A hot CPI could expose how addicted this market has become to rate cuts

Tomorrow’s inflation report isn’t just another economic release.

It might answer a much bigger question.

Is this market rally built on earnings…

Or built on hope that the Fed will eventually ride to the rescue?

That’s what makes this CPI report so interesting.

If inflation comes in hotter than expected, it doesn’t just delay rate cuts.

It forces investors to rethink the entire story they’ve been telling themselves.

The market has spent months assuming inflation would gradually cool and give the Fed room to ease policy.

A surprise on the upside would challenge that assumption.

Here’s what I think people are missing.

The first reaction will probably be about interest rates.

The bigger story is the bond market.

Long-term Treasury yields have already been climbing because investors aren’t just worried about inflation anymore.

They’re also pricing massive government borrowing, persistent deficits, and the possibility that inflation stays sticky for longer.

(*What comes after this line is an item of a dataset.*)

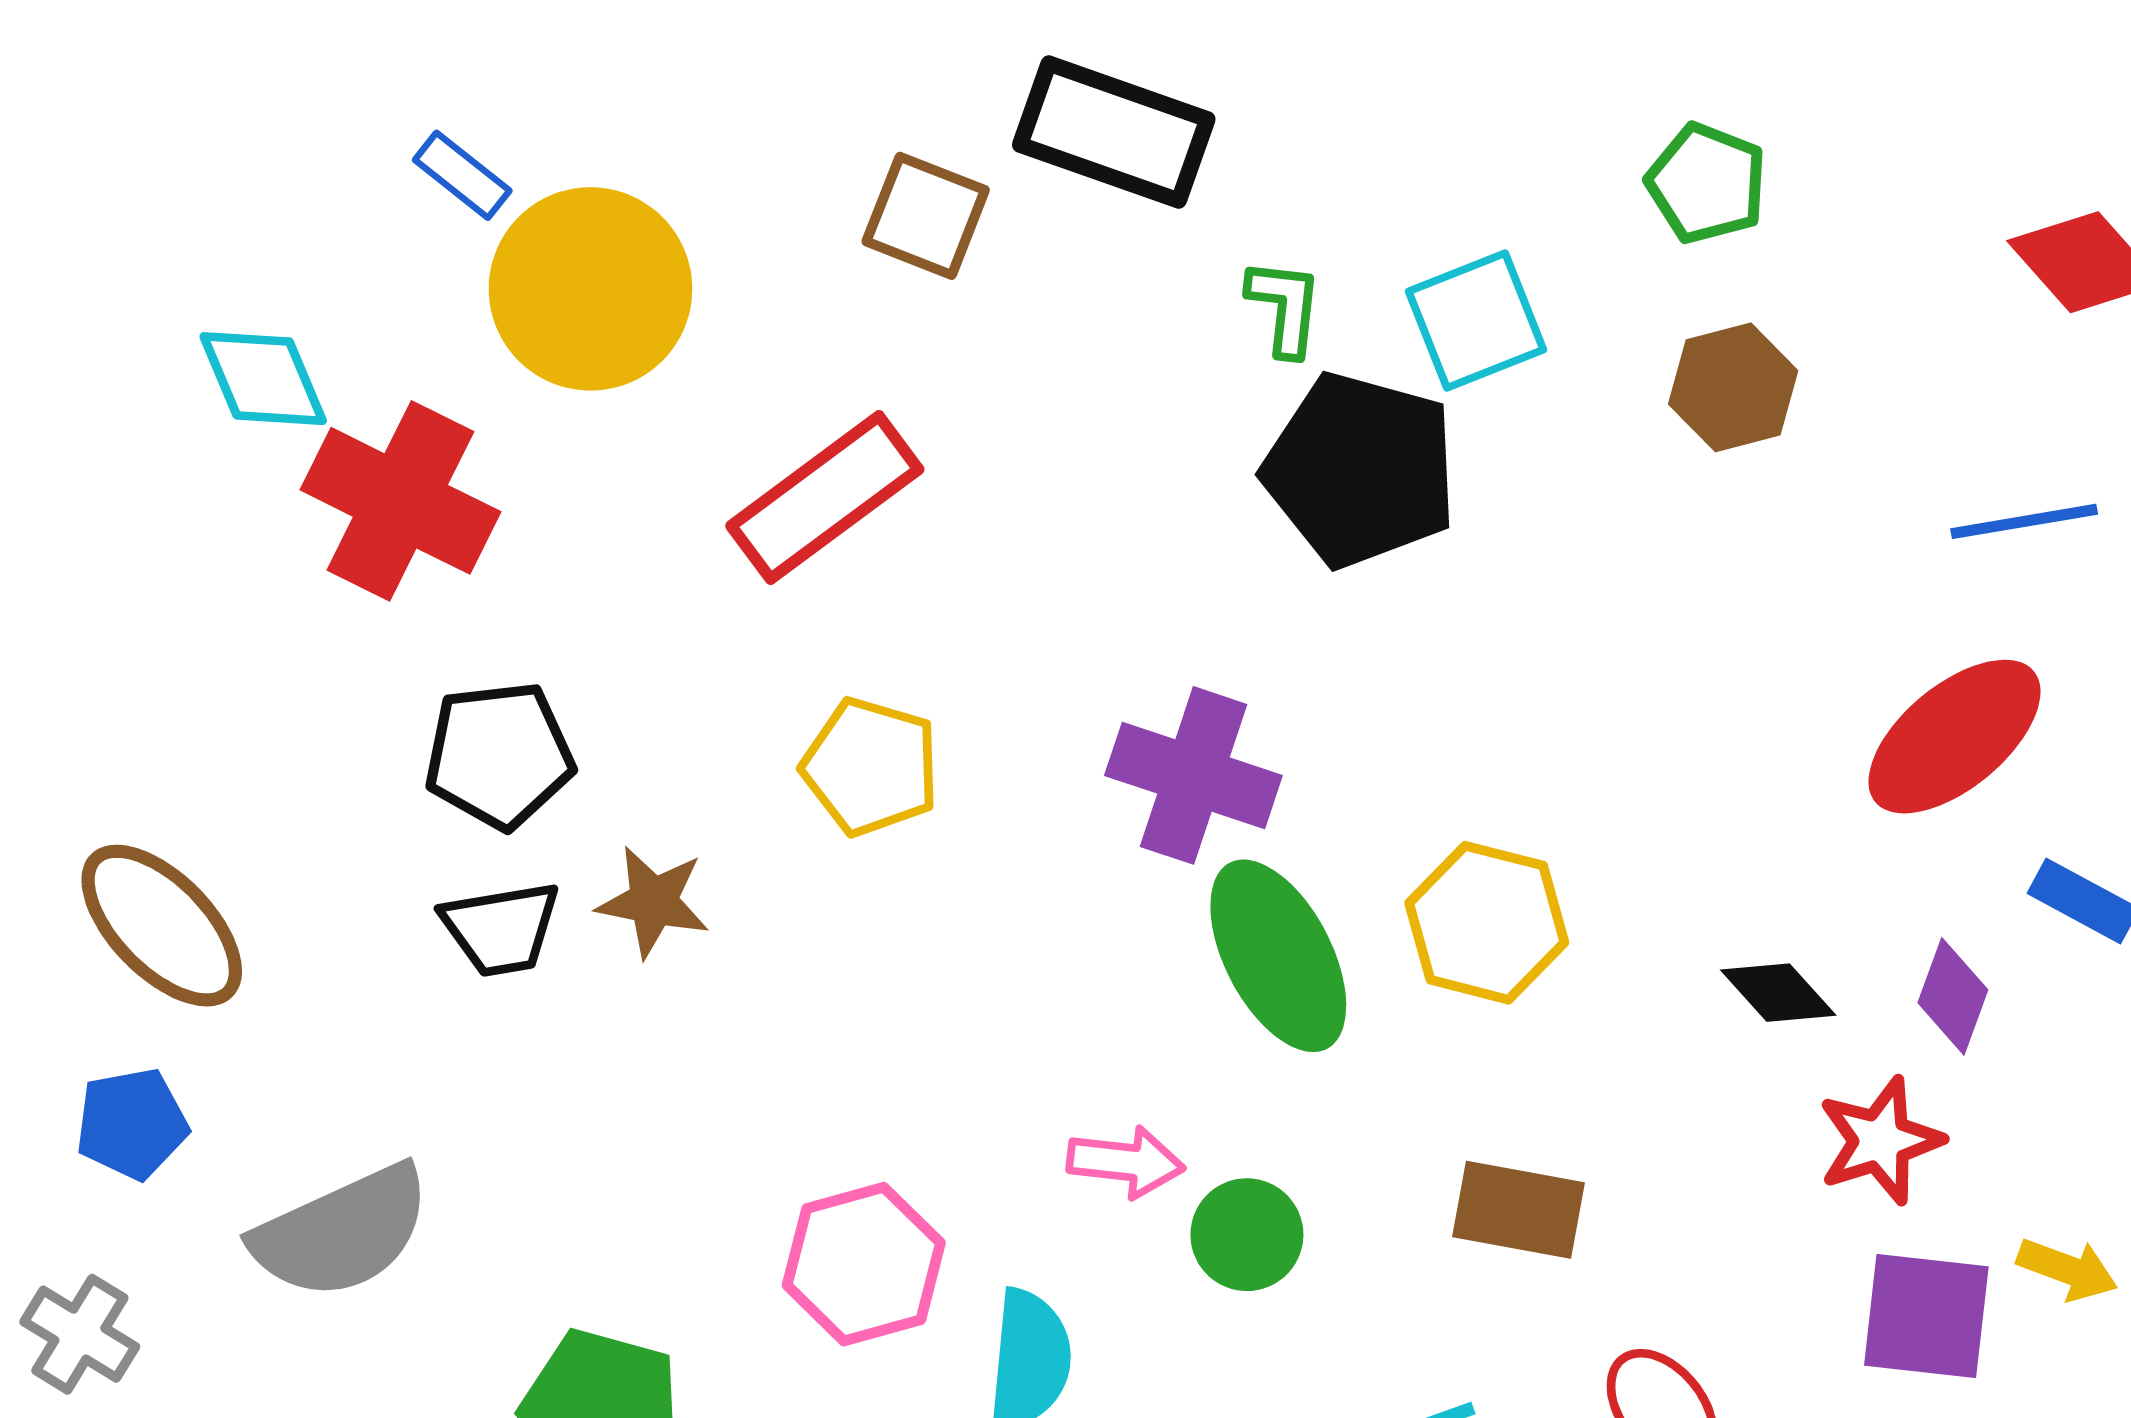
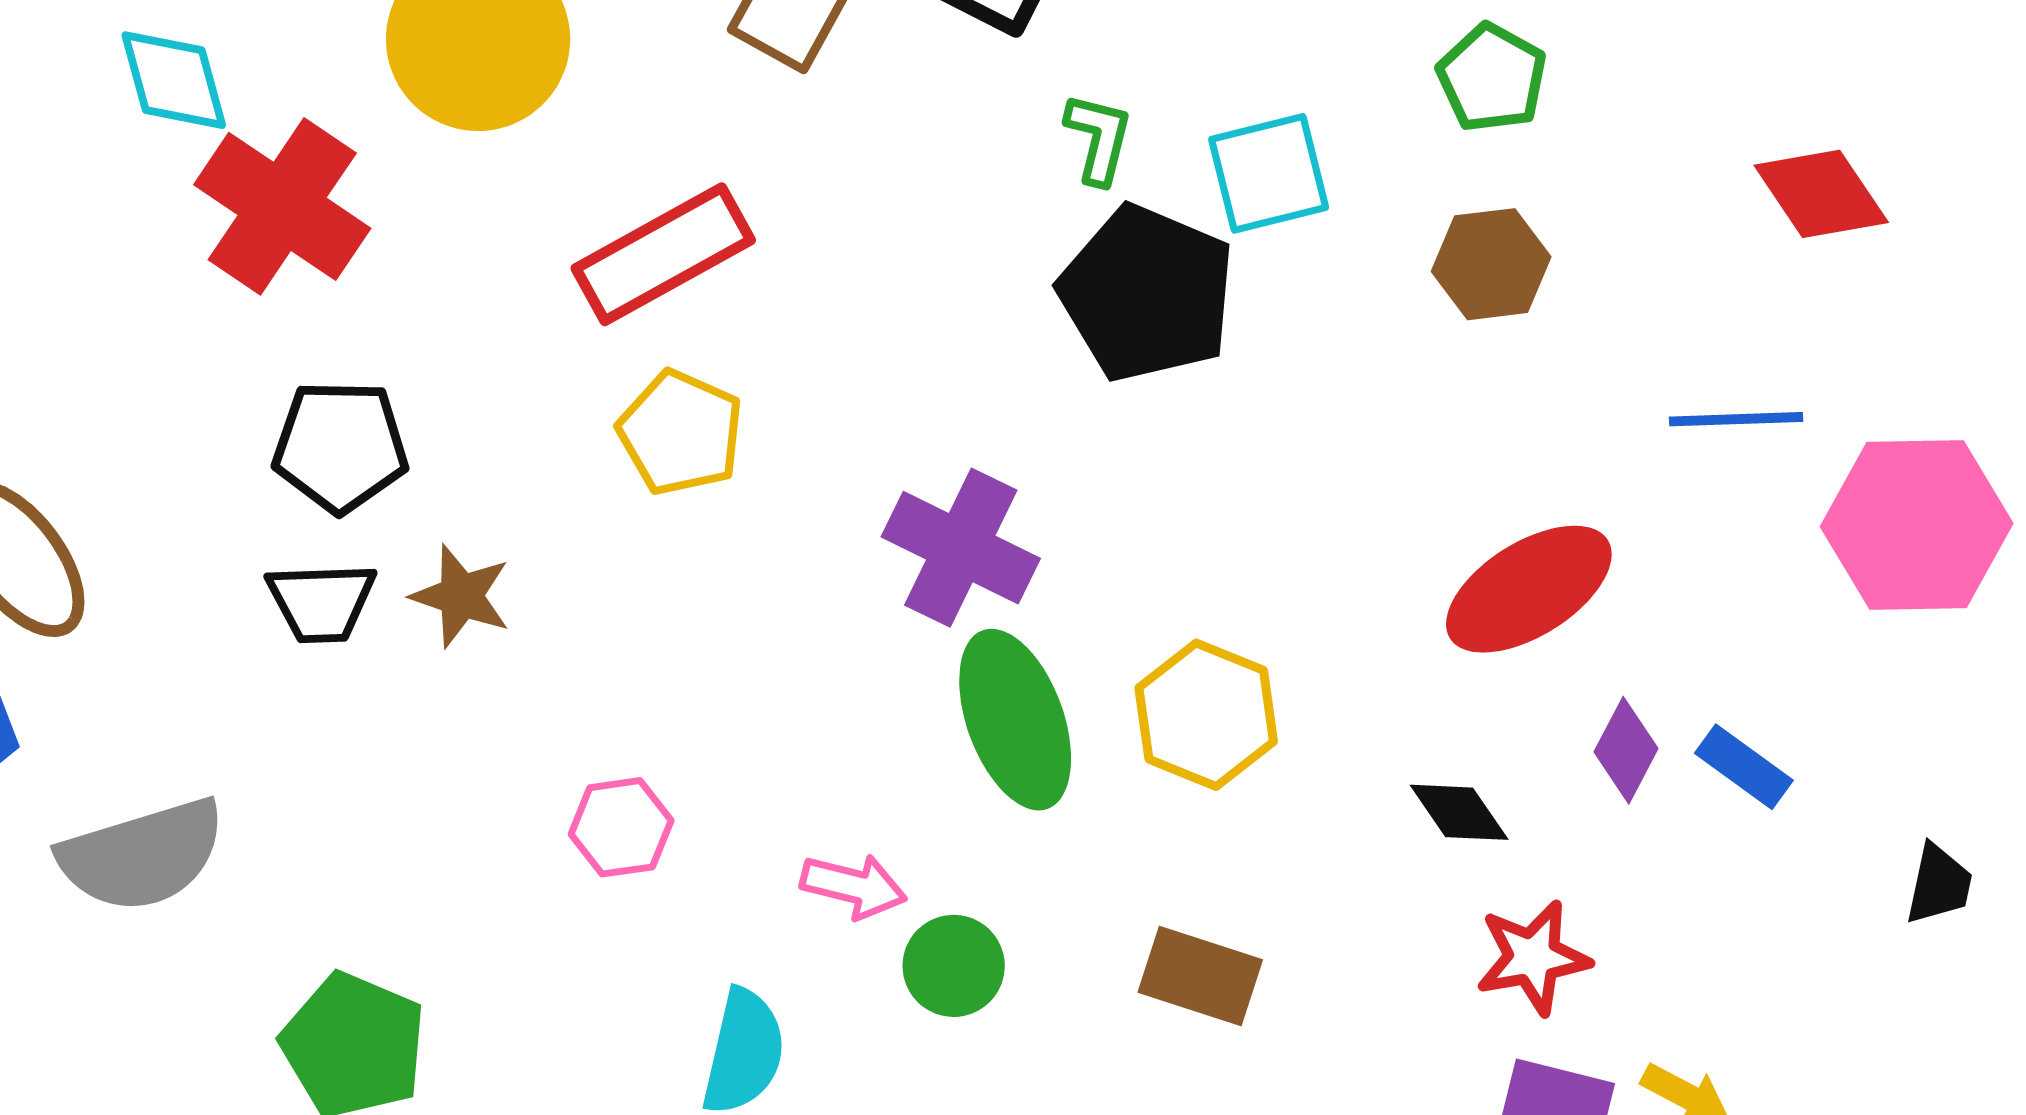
red ellipse: (1955, 737) -> (1529, 589), moved
yellow pentagon: (871, 767) -> (681, 433), moved
purple diamond: (1953, 996) -> (1626, 750), moved
pink hexagon: (864, 1264) -> (621, 827), moved, size x0.7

A hotter CPI simply adds another reason to demand higher yields.

That’s where things get uncomfortable.

Higher yields don’t just pressure high-growth stocks.

They raise borrowing costs across the economy.

Mortgages.

Corporate debt.

Government interest payments.

Everything becomes more expensive.

Ironically, a strong economy can become bad news for stocks if it keeps inflation alive long enough to prevent the Fed from easing.

That’s a strange world to invest in.

Good economic news becomes bad market news.

The real risk isn’t one inflation report.

It’s the possibility that investors finally accept rates may stay higher for much longer than they expected.

If that happens, the market has to start valuing companies without assuming cheaper money is always around the corner.

That’s a much tougher environment.

Tomorrow’s CPI won’t decide the economy.

But it could decide whether the market is still trading on hope… or forced to start trading on reality.